Módulo Dagger genérico. Lê ci/pipeline.toml e expõe as cinco funções da pipeline.

orchestrator-utils/

Utilitários de Git e registry (change detection, bump/commit, tag sha-<commit>, checagem e promoção de imagens).

maven/, npm/, uv/

Módulos Dagger por tecnologia de build. Chamados pelo orchestrator, não pelo projeto.

pipeline/

Biblioteca Go: schema da configuração (pipeline/config), orquestração genérica (PublishAll, CheckQuality) e utilitários compartilhados (pipeline/sonarargs, pipeline/imageref).

gitlabci/

Biblioteca Go: cliente de commit statuses do GitLab.

O módulo orchestrator

O orchestrator é o módulo Dagger genérico da 3.0. Ele substitui o módulo Dagger por projeto que existia até a 2.x: todo o comportamento vem do arquivo declarativo do projeto consumidor, e os targets declarados lá viram simultaneamente as estratégias de build, os checks de qualidade e o mapa de imagens de check-images/promote.

Como um projeto usa

Um projeto precisa de exatamente dois arquivos.

  1. ci/pipeline.toml — os targets do repositório (ver O schema de ci/pipeline.toml).
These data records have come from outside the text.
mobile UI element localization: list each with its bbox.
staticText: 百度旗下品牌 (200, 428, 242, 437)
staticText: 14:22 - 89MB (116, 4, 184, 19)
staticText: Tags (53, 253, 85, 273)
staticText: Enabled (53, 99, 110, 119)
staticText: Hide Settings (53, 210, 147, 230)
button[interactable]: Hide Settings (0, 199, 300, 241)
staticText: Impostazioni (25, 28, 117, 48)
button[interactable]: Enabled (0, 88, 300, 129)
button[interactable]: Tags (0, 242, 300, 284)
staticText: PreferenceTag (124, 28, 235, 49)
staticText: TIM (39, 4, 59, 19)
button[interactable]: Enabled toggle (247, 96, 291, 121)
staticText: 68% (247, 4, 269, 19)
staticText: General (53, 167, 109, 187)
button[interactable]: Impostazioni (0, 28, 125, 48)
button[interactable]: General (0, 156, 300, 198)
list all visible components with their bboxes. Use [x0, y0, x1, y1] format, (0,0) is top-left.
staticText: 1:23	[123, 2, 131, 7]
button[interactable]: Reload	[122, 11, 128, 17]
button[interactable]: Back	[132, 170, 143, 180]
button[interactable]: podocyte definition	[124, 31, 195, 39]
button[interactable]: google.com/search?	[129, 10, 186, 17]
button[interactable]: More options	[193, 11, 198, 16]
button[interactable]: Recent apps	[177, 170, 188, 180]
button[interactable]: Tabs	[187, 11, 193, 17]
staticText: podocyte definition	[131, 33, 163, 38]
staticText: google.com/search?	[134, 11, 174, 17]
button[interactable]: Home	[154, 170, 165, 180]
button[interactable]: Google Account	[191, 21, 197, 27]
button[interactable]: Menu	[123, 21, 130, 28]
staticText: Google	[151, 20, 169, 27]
  2. .gitlab-ci.yml — cinco linhas incluindo o template compartilhado:

include:
  - project: 'basis/iac/ci-templates'
    ref: v1.0.0
    file: 'templates/dagger-orchestrator.gitlab-ci.yml'

O template define os stages check, build, pre-prod e promote, e chama as funções do orchestrator com as variáveis do GitLab. Duas variáveis podem ser sobrescritas no variables: local:

  • DAGGER_MODULE — default github.com/BasisTI/daggerverse/orchestrator@3.0.0. Projetos com build custom apontam para "." (módulo local, ver Projetos com build custom).

  • PIPELINE_CONFIG — default ci/pipeline.toml.

O construtor do módulo recebe --source (raiz do repositório) e --config-path:

dagger call -m github.com/BasisTI/daggerverse/orchestrator@3.0.0 \
  --source . --config-path ci/pipeline.toml \
  validate

As cinco funções

validate

Carrega e valida o arquivo declarativo e devolve um relatório textual com os targets já resolvidos (com defaults aplicados), o mapa de imagens derivado e eventuais avisos. Não faz nenhuma chamada de rede — é o job de lint da configuração, disparado no MR quando ci/pipeline.toml muda.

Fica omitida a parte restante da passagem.